Homero is the Spanish form of Homer, the ancient Greek poet's name.
Homero is the Spanish and Portuguese form of Homer, the name attached by ancient tradition to the poet or poets who composed the Iliad and Odyssey — the foundational texts of Western literature. The Greek name Homeros is of uncertain etymology: proposals include a meaning related to hostage, to a gathering of men, or to the sightless (connecting to the tradition that Homer was blind), but none is conclusively established. What is certain is that the name became inseparable from the idea of epic poetry itself, of the oral tradition that preserved the stories of Achilles and Odysseus for centuries before they were written down.
In the Spanish-speaking world, Homero has been a respectable given name throughout the modern era, carrying the prestige of classical learning without the distance that ancient Greek names can feel in northern European contexts. Latin American families who valued education and the humanities named sons Homero with the explicit intention of invoking the ancient poet — a naming practice that reflects how deeply the classical tradition was absorbed into Iberian culture through centuries of Renaissance and Baroque scholarship. The name has appeared among writers, politicians, and intellectuals across Mexico, Argentina, Chile, and beyond.

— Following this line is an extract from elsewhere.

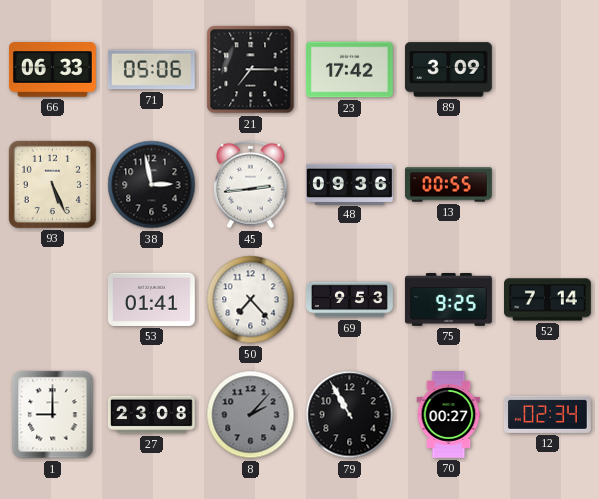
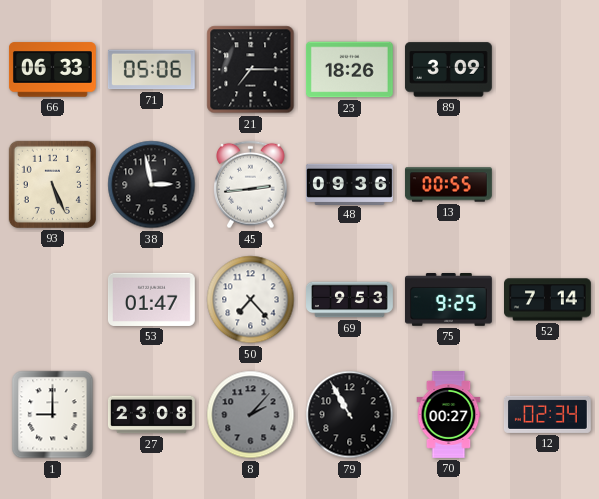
23: 17:42 -> 18:26
53: 01:41 -> 01:47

Homero occupies an interesting position in the contemporary naming landscape: in North American English, Homer carries mid-century American associations (Homer Simpson being the dominant cultural reference for most listeners under fifty), but Homero sidesteps that entirely. Its Spanish form sounds both classical and warm, the 'H' silent in Spanish making it flow as oh-MEH-ro. For families of Latin American heritage, it is a name that honors antiquity and cultural continuity in equal measure — a bridge between ancient Greece and the Americas.